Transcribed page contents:
·····

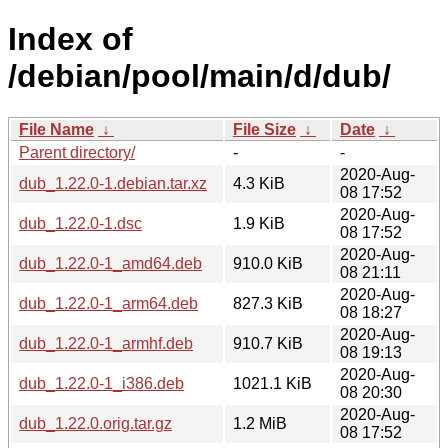
Index of
/debian/pool/main/d/dub/
File Name
↓
File Size
↓
Date
↓
Parent directory/
-
-
2020-Aug-
dub_1.22.0-1.debian.tar.xz
4.3 KiB
08 17:52
2020-Aug-
dub_1.22.0-1.dsc
1.9 KiB
08 17:52
2020-Aug-
dub_1.22.0-1_amd64.deb
910.0 KiB
08 21:11
2020-Aug-
dub_1.22.0-1_arm64.deb
827.3 KiB
08 18:27
2020-Aug-
dub_1.22.0-1_armhf.deb
910.7 KiB
08 19:13
2020-Aug-
dub_1.22.0-1_i386.deb
1021.1 KiB
08 20:30
2020-Aug-
dub_1.22.0.orig.tar.gz
1.2 MiB
08 17:52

·····

§ REQUIREMENT
Look over the entries for "debian", then copy every line that includes that string.

§ EXERCISE RESULT
/debian/pool/main/d/dub/
dub_1.22.0-1.debian.tar.xz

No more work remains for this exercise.